Colourful driving

Full steam ahead with the LED steering wheel

Lighting up steering wheels with Polycontact Ltd: Thomas Zaugg and his team are developing innovative visual warning systems for cars.

Even now in 2020, the concept of semi-autonomous or even fully autonomous driving still sounds a little futuristic. While 15 years ago we were still dreaming of a world where your car could creep along behind the behind the person in front in a traffic jam, be it so you could put the time to good use reading up on meeting notes, or so you could lose yourself in the landscape in a meditative state, the concept isn’t half as utopian as it was back then.

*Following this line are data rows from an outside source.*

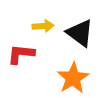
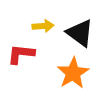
orange star: moved 5 px up
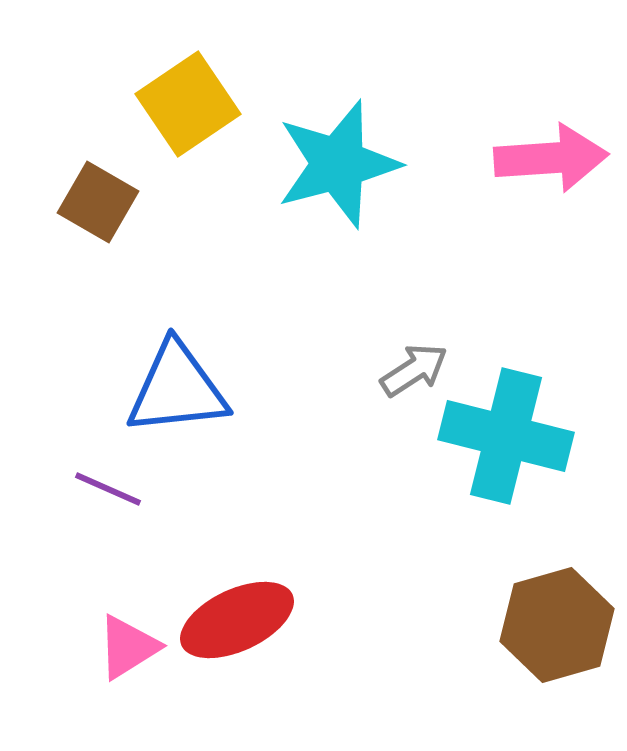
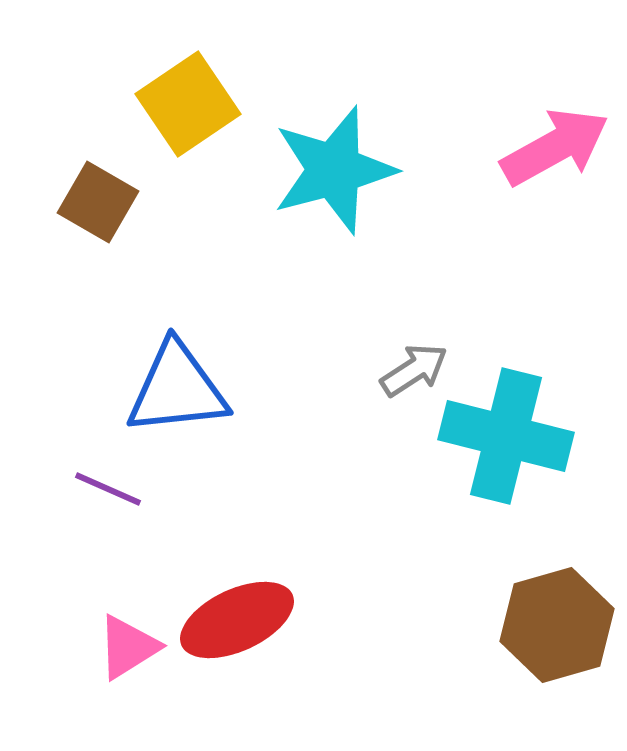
pink arrow: moved 4 px right, 11 px up; rotated 25 degrees counterclockwise
cyan star: moved 4 px left, 6 px down
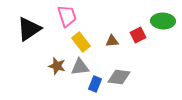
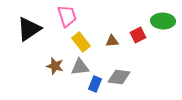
brown star: moved 2 px left
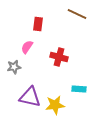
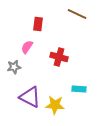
purple triangle: rotated 15 degrees clockwise
yellow star: rotated 12 degrees clockwise
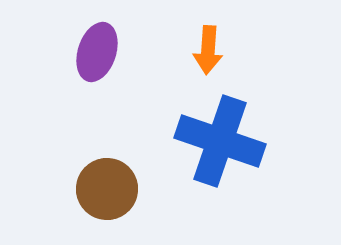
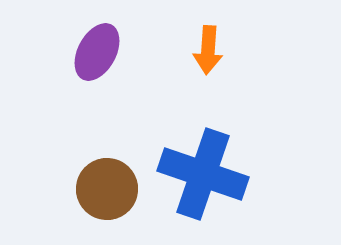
purple ellipse: rotated 10 degrees clockwise
blue cross: moved 17 px left, 33 px down
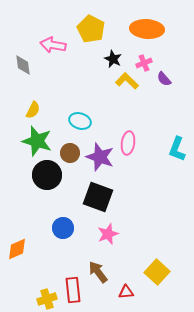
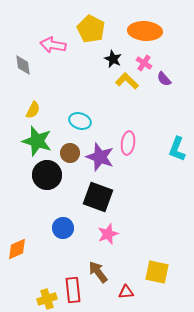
orange ellipse: moved 2 px left, 2 px down
pink cross: rotated 35 degrees counterclockwise
yellow square: rotated 30 degrees counterclockwise
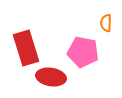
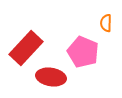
red rectangle: rotated 60 degrees clockwise
pink pentagon: rotated 12 degrees clockwise
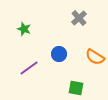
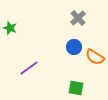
gray cross: moved 1 px left
green star: moved 14 px left, 1 px up
blue circle: moved 15 px right, 7 px up
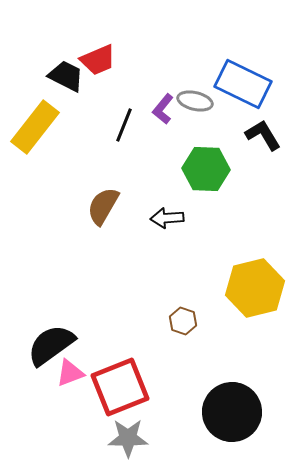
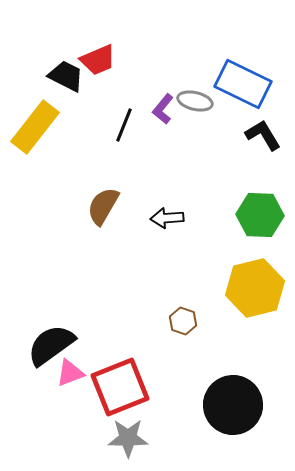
green hexagon: moved 54 px right, 46 px down
black circle: moved 1 px right, 7 px up
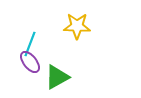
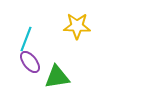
cyan line: moved 4 px left, 5 px up
green triangle: rotated 20 degrees clockwise
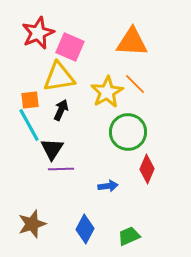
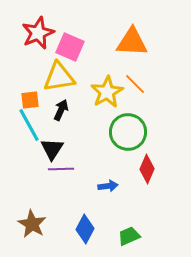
brown star: rotated 24 degrees counterclockwise
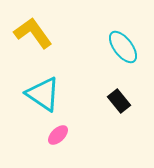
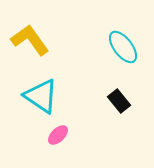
yellow L-shape: moved 3 px left, 7 px down
cyan triangle: moved 2 px left, 2 px down
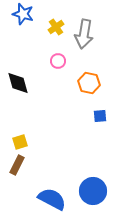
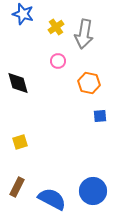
brown rectangle: moved 22 px down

If you look out of the conference room at the passing traffic, you have to keep in mind that, in actual fact, many of today’s vehicles are already semi-autonomous or at least semi-automatic. This starts with sensors that detect whether you are strapped in or not and extends as far as automatic steering and driving – and Polycontact switches or sensors are built into almost all models of Mercedes, Porsche, Audi or VW, of which there are millions worldwide. While until recently it was seatbelt buckle switches or sensors for convertible roofs or spoiler covers, the challenge for Thomas Zaugg, Head of the Development Department of the Chur-based company for almost three years, is a new innovation: visual warning systems for autonomous driving. More specifically: an LED display built into the steering wheel which, in addition to the acoustic signal, indicates to the driver when it is time for the driver to intervene.

Crucial fine-tuning

The colours for this are as crucial as they are intuitive: green means that the driver can relax; red means stay alert. “That sounds simple,” Thomas Zaugg. But this involves lots of switches and sensors. “The trick is to design these in such a way as to keep the production costs as low as possible and to ensure the product works at all temperatures and in all weathers. In other words, to ensure these are 100 per cent effective, because people’s lives depend on it.” And there are other challenges in the development and manufacturing process: the light should be homogeneous and should not disturb the driver, at night it shouldn’t be as bright as in the day, and the application and its components must be crash-proof.


The trend is generally moving in the direction of electric cars – in-vehicle infotainment and entertainment have almost become a standard feature in everything from small cars to luxury range saloons. Needs are changing, and demand is growing. So future expansion at Polycontact Ltd is set to focus above all on the development areas of optics and electronics. CEO Hanspeter Gauer explains: “As a small company with 280 members of staff at two locations in Switzerland and the EU country Romania, we are ideally positioned for this. We can offer fast, innovative solutions.”


A giant step towards more driving comfort

Customer demand is huge, and progress is fast, much faster than for previous trends in the automotive industry. While it used to take roughly six years from the presentation to the series launch of a feature with all the safety tests and approval procedures, nowadays this takes just three to four years. Polycontact Ltd has worked solidly on the development, optimisation and production of the new visual warning system both in its factory in Chur and in Romania since the initial presentation at a consumer fair in 2017 and the trade fair prototype launch at the International Automobile Exhibition (IAA) 2019. The LED steering wheel is already scheduled for the start of series production in a luxury class vehicle for 2022, the make of which Hanspeter Gauer is not yet at liberty to share. In most cases innovations like these start out in the luxury segment and then, a little later, emerge as a standard feature appearing in other classes too. All indicators point to “full steam ahead” for the Polycontact LED steering wheel – and the likelihood that the average driver will be able to give their hands a break from the steering wheel every now and then.